- **What you have to do**:
What is needed is each line of the data below that holds the string "Alto".

Records from a collection:
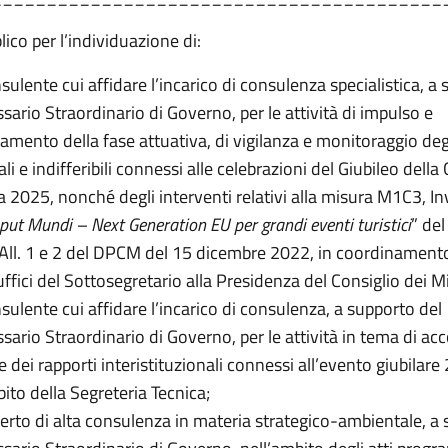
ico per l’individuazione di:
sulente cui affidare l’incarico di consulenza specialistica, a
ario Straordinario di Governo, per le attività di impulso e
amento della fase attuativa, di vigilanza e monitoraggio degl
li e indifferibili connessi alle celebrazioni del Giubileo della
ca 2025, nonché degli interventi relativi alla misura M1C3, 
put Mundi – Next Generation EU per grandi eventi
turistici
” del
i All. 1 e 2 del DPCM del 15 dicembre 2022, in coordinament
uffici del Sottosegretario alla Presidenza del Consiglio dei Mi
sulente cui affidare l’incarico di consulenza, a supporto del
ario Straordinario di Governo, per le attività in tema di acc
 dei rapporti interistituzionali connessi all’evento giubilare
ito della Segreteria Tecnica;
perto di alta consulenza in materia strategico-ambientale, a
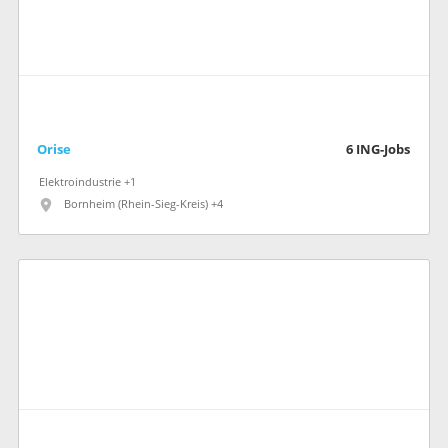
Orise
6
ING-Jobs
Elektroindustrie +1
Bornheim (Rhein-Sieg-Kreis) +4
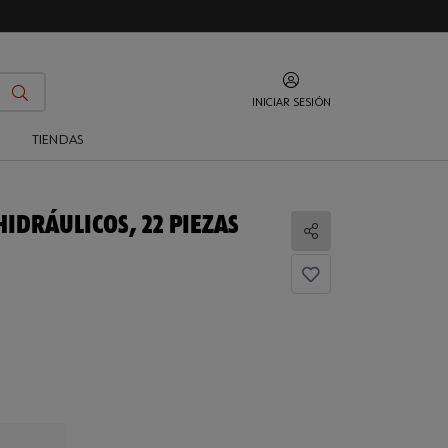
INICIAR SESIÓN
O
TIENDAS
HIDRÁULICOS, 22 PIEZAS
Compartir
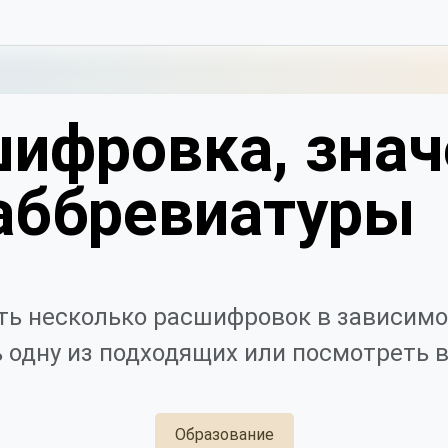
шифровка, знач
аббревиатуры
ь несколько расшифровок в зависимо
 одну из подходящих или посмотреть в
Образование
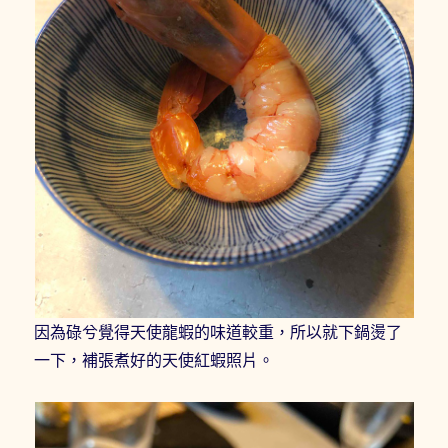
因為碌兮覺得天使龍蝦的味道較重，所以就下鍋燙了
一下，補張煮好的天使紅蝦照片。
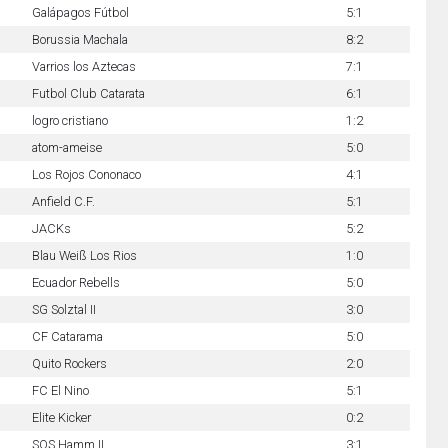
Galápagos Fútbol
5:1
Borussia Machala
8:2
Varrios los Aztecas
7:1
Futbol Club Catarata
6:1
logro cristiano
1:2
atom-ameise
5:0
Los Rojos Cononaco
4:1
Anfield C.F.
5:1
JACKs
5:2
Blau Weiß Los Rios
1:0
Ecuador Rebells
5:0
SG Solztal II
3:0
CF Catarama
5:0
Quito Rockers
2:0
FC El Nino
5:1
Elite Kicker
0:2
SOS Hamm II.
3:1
---
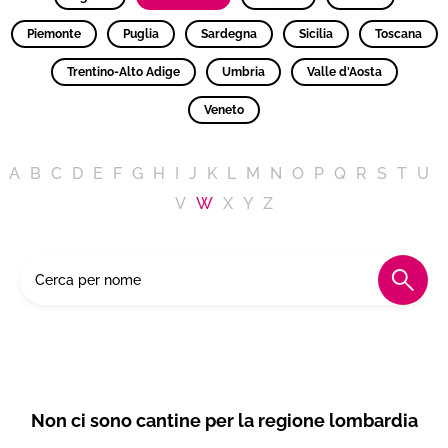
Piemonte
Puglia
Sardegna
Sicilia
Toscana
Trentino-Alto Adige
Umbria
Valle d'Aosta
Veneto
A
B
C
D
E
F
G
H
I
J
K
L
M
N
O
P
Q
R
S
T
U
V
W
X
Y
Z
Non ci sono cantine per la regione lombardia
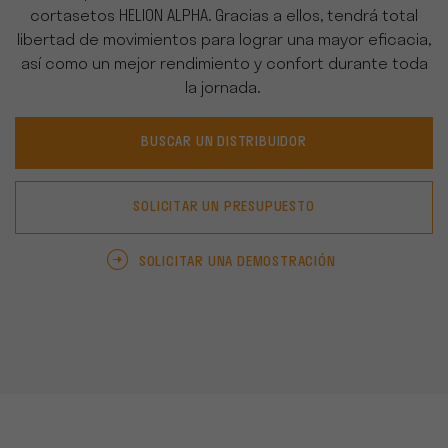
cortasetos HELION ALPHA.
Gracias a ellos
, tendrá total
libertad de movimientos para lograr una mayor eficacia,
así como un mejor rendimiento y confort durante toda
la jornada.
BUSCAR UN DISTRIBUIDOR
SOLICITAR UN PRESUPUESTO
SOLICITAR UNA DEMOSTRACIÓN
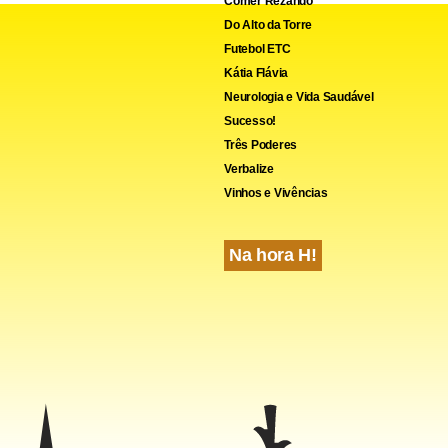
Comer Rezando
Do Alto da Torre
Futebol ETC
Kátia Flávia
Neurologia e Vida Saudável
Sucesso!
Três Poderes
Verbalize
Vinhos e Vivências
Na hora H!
==
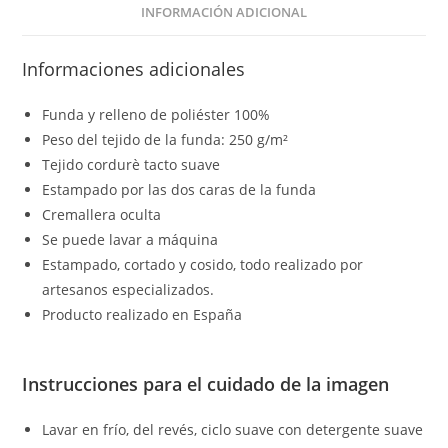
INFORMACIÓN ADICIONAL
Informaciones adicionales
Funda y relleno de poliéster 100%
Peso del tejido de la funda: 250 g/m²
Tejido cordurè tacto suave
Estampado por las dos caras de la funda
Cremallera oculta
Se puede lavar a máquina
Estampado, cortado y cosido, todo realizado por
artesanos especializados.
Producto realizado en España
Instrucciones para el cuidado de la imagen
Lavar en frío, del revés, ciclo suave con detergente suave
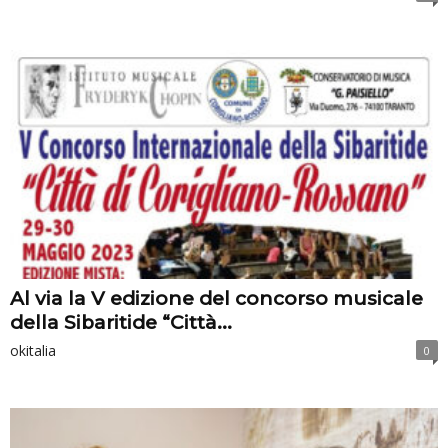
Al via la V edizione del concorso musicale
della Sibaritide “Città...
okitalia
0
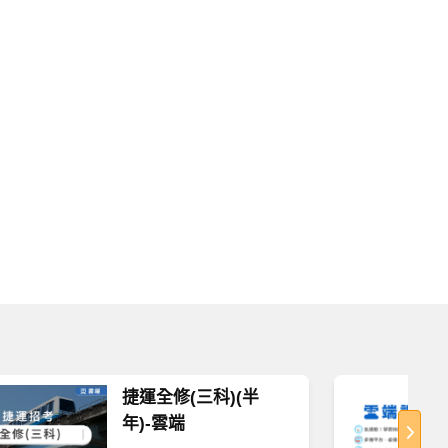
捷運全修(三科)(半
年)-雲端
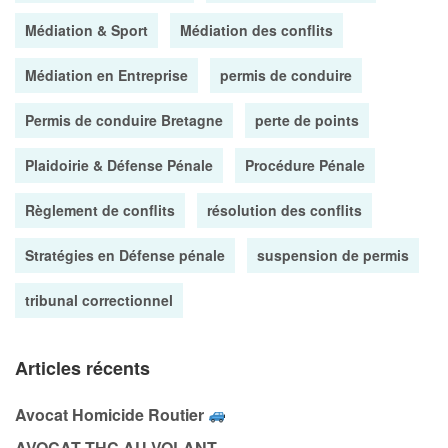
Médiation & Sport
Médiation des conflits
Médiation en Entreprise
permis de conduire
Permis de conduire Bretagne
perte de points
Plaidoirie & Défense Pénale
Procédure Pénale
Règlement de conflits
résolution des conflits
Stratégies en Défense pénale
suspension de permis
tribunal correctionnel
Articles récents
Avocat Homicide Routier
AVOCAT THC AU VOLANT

- **Output**:
Trentino-Alto Adige
Do Alto da Torre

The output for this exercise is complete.